Task goal:
Restate the data below word for word. Skip any images it contains.

Records supplied:
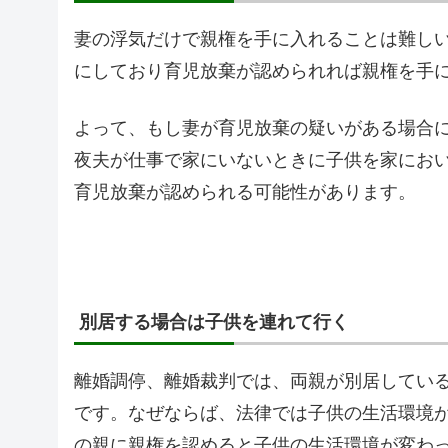
妻の浮気だけで親権を手に入れることは難し
にしており育児放棄が認められれば親権を手
よって、もし妻が育児放棄の疑いがある場合
夜夫が仕事で家にいないときに子供を家にお
育児放棄が認められる可能性があります。
別居する場合は子供を連れて行く
離婚調停、離婚裁判では、両親が別居してい
です。なぜならば、法律では子供の生活環境
の親に親権を認めると子供の生活環境が変わ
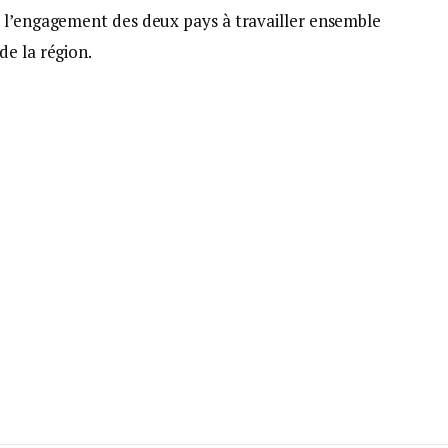
 l’engagement des deux pays à travailler ensemble
de la région.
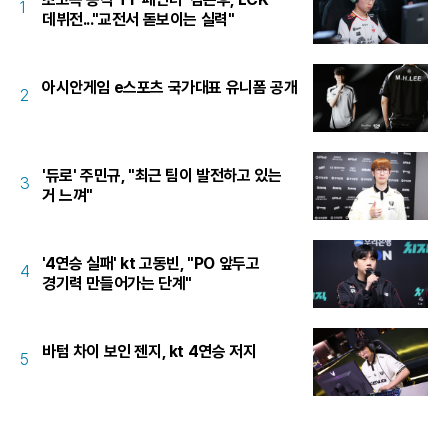
1
데뷔전..."교전서 돋보이는 실력"
아시안게임 e스포츠 국가대표 유니폼 공개
2
'듀로' 주민규, "최근 팀이 발전하고 있는
3
거 느껴"
'4연승 실패' kt 고동빈, "PO 앞두고
4
경기력 만들어가는 단계"
바텀 차이 보인 젠지, kt 4연승 저지
5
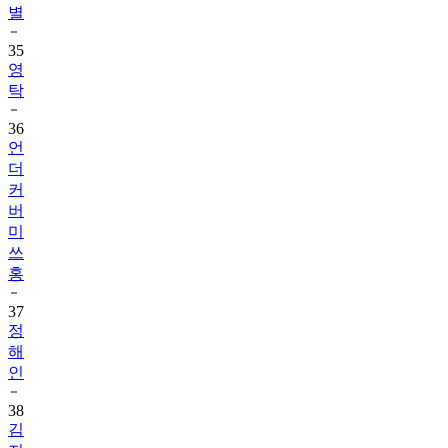
별
35
영
탁
36
언
더
커
버
미
쓰
홍
37
정
해
인
38
김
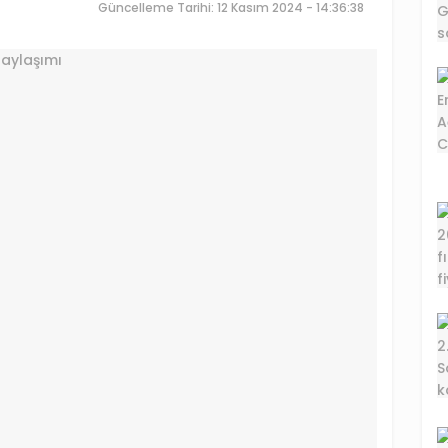
Güncelleme Tarihi: 12 Kasım 2024 - 14:36:38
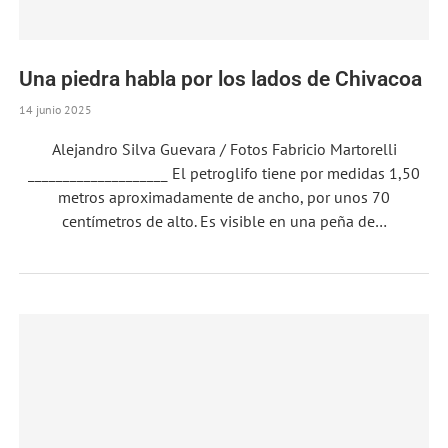
Una piedra habla por los lados de Chivacoa
14 junio 2025
Alejandro Silva Guevara / Fotos Fabricio Martorelli
____________________ El petroglifo tiene por medidas 1,50
metros aproximadamente de ancho, por unos 70
centímetros de alto. Es visible en una peña de…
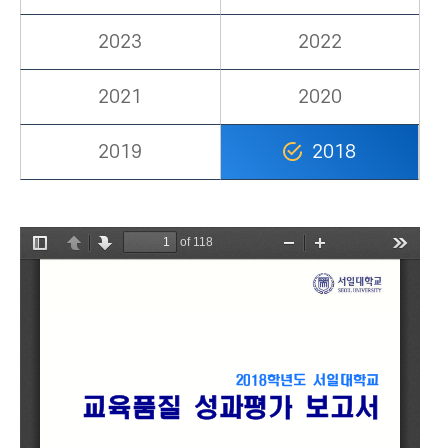
2023
2022
2021
2020
2019
2018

The completed task:
妻の浮気だけで親権を手に入れることは難し
にしており育児放棄が認められれば親権を手
よって、もし妻が育児放棄の疑いがある場合
夜夫が仕事で家にいないときに子供を家にお
育児放棄が認められる可能性があります。
別居する場合は子供を連れて行く
離婚調停、離婚裁判では、両親が別居してい
です。なぜならば、法律では子供の生活環境
の親に親権を認めると子供の生活環境が変わ
 l’engagement des deux pays à travailler ensemble
de la région.
1
데뷔전..."교전서 돋보이는 실력"
아시안게임 e스포츠 국가대표 유니폼 공개
2
'듀로' 주민규, "최근 팀이 발전하고 있는
3
거 느껴"
'4연승 실패' kt 고동빈, "PO 앞두고
4
경기력 만들어가는 단계"
바텀 차이 보인 젠지, kt 4연승 저지
5
별
35
영
탁
36
언
더
커
버
미
쓰
홍
37
정
해
인
38
김
Güncelleme Tarihi: 12 Kasım 2024 - 14:36:38
Una piedra habla por los lados de Chivacoa
14 junio 2025
Alejandro Silva Guevara / Fotos Fabricio Martorelli
____________________ El petroglifo tiene por medidas 1,50
metros aproximadamente de ancho, por unos 70
centímetros de alto. Es visible en una peña de…
2023
2022
2021
2020
2019
2018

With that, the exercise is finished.